▶ Exercise details
An answer that reproduces all the entries exactly is what is needed.
BEGIN Source material
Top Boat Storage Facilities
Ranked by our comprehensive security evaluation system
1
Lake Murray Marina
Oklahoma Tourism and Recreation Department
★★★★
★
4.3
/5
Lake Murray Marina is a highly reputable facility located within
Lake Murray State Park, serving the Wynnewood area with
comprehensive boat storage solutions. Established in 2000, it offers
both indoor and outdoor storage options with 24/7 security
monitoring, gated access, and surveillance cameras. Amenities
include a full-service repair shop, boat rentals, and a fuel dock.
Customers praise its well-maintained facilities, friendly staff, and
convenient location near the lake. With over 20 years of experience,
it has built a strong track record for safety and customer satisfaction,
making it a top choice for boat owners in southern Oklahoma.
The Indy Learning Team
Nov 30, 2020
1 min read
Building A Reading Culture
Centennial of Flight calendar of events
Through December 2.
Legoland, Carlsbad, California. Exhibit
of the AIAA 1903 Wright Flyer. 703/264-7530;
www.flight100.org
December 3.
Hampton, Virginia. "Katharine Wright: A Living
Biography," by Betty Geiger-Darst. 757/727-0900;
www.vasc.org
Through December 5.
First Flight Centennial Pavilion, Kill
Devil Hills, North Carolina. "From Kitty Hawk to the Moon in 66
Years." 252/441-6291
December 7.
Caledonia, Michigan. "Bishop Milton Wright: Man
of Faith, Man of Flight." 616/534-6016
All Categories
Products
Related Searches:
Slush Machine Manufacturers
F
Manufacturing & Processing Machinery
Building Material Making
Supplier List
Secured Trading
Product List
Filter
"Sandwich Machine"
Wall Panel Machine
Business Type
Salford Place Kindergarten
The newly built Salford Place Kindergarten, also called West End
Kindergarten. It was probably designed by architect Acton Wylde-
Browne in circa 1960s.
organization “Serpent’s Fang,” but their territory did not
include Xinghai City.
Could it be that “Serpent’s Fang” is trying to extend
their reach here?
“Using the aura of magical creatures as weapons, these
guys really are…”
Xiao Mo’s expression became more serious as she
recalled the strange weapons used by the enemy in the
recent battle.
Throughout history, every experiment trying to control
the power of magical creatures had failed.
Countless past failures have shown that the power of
END Source material
▶ Result
Top Boat Storage Facilities
Ranked by our comprehensive security evaluation system
1
Lake Murray Marina
Oklahoma Tourism and Recreation Department
★★★★
★
4.3
/5
Lake Murray Marina is a highly reputable facility located within
Lake Murray State Park, serving the Wynnewood area with
comprehensive boat storage solutions. Established in 2000, it offers
both indoor and outdoor storage options with 24/7 security
monitoring, gated access, and surveillance cameras. Amenities
include a full-service repair shop, boat rentals, and a fuel dock.
Customers praise its well-maintained facilities, friendly staff, and
convenient location near the lake. With over 20 years of experience,
it has built a strong track record for safety and customer satisfaction,
making it a top choice for boat owners in southern Oklahoma.
The Indy Learning Team
Nov 30, 2020
1 min read
Building A Reading Culture
Centennial of Flight calendar of events
Through December 2.
Legoland, Carlsbad, California. Exhibit
of the AIAA 1903 Wright Flyer. 703/264-7530;
www.flight100.org
December 3.
Hampton, Virginia. "Katharine Wright: A Living
Biography," by Betty Geiger-Darst. 757/727-0900;
www.vasc.org
Through December 5.
First Flight Centennial Pavilion, Kill
Devil Hills, North Carolina. "From Kitty Hawk to the Moon in 66
Years." 252/441-6291
December 7.
Caledonia, Michigan. "Bishop Milton Wright: Man
of Faith, Man of Flight." 616/534-6016
All Categories
Products
Related Searches:
Slush Machine Manufacturers
F
Manufacturing & Processing Machinery
Building Material Making
Supplier List
Secured Trading
Product List
Filter
"Sandwich Machine"
Wall Panel Machine
Business Type
Salford Place Kindergarten
The newly built Salford Place Kindergarten, also called West End
Kindergarten. It was probably designed by architect Acton Wylde-
Browne in circa 1960s.
organization “Serpent’s Fang,” but their territory did not
include Xinghai City.
Could it be that “Serpent’s Fang” is trying to extend
their reach here?
“Using the aura of magical creatures as weapons, these
guys really are…”
Xiao Mo’s expression became more serious as she
recalled the strange weapons used by the enemy in the
recent battle.
Throughout history, every experiment trying to control
the power of magical creatures had failed.
Countless past failures have shown that the power of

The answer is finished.